Perhaps the greatest invitation comes at the end of the Bible in Revelation 22:17, “The Spirit and the Bride say come, and let the one who hears say, Come. And let the one who is thirsty come, let the one who desires take the water of life without price”. Earlier he says let those who wash their robes take from the tree of life and enter the city by the gates (no more flaming swords). Blessed are those who are invited to the marriage supper of the Lamb.

Does that all sound like a God who only wants to catch us screwing up and punish us?

In the last century or so Christianity has promoted the idea of inviting Jesus into your life or your heart. I think that’s backwards, it is Him who does the inviting. You think God needs an invitation?

Becoming a Christian isn’t inviting Him to do anything, as if he needs an invitation, as if he hasn’t already done what he needed to do. To me that’s human arrogance. No, becoming a Christian is responding to His invitation.

I know it says in Revelation to the lukewarm church of Laodicia, that anyone who hears my voice and opens the door I will come in to him and eat with him and he with me. Then it says, the one who conquers, I will grant him to sit with me on my throne. What is he really saying?

He’s inviting us to open the door and let him in so that we can have a mutual relationship. The Bible says we would never invite Him on our own. He’s the one that stands at the door and knocks, extending the invitation for us to open the door and let him in. He is calling to us, choosing us, and if we hear his voice we can open the door or not. But it’s clear that he is initiating the invitation.

In Revelation 19 it says, “Blessed are those who are invited to the marriage supper of the Lamb”.

Jesus invites us to enjoy his peace, his rest, to eat and drink from him - the bread and water of life. Even the commands he gives are an invitation to a greater life and deeper relationship with Him. And until we reframe our view and see his commands as loving and inviting instead restrictive and punishing, the world will have a hard time with the God of the Bible.

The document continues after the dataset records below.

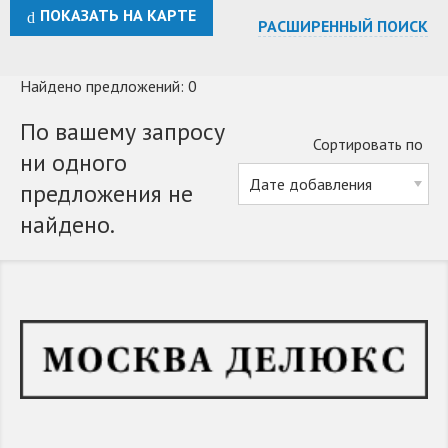
ПОКАЗАТЬ НА КАРТЕ
РАСШИРЕННЫЙ ПОИСК
Найдено предложений: 0
По вашему запросу
Сортировать по
ни одного
предложения не
найдено.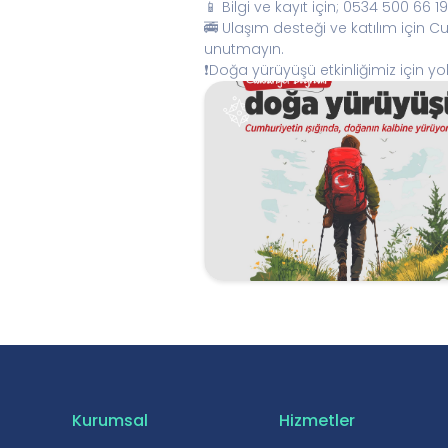
📱 Bilgi ve kayıt için; 0534 500 66 19
🚎 Ulaşım desteği ve katılım için 
unutmayın.
❗️Doğa yürüyüşü etkinliğimiz için y
Kurumsal
Hizmetler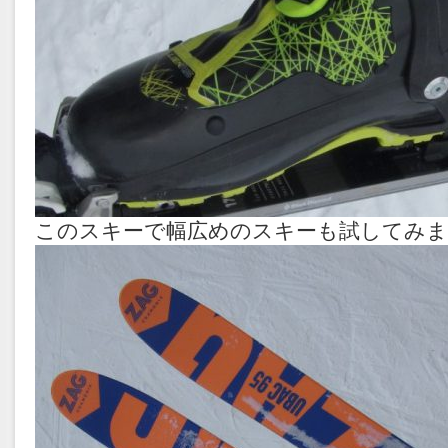
このスキーで幅広めのスキーも試してみま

Once you start reading the Bible this way, seeing all his commands as invitations to something greater that he wants for you, it changes everything. We excitedly become much more willing to obey and take risks, anticipating what great adventure he has in store for us, rather than feeling like a guilty and obligated slave.

So today as we get ready to say goodbye to summer I am not going to ask you to invite Jesus into your life, I am going to ask you to accept his invitation to be your Lord as in Romans 10.

“Confess with your mouth that Jesus is Lord, (we already know he is Saviour), and believe in your heart that God raised Him from the dead and you will be saved.

For it is by believing with your heart that you are made right with God, and it is by confessing or agreeing with God with your mouth, that you are saved. Anyone who puts their life in trust with Him will never be disgraced. Jew and Gentile are the same in this respect. They have the same Lord, who gives generously to all who call on Him. For everyone who calls on the name of the Lord will be saved”.

That calling upon him is crying out to him saying yes Lord, I accept your invitation to eternal life and to be my master. Do you know how that chapter ends in Romans? “I have been found by those who did not seek me; I have shown myself to those who did not ask for me.”

Who is taking the initiative there? And it is in Romans also where Paul says that “No one seeks for God”. Without God taking the initiative, pursuing us, and inviting us into a life with Him, none of us would have sought Him.

You may think you made the choice to invite Jesus into your life, and I guess in some sense you did. But Scripture says, I come and knock on everyone’s heart, you just accept the invitation when I come to you. If you have done this, then it is also natural to help others accept this invitation – to be the one Jesus knocks through, and I would suggest that rather than giving them a prayer to recite, you simply ask them if they are ready to trust in Christ’s work on the cross and accept the invitation to make Jesus their Saviour and Lord. And then don’t just leave them there to fend for themselves.

Saviour and Lord, both are equally good and beneficial for us, have you accepted both invitations?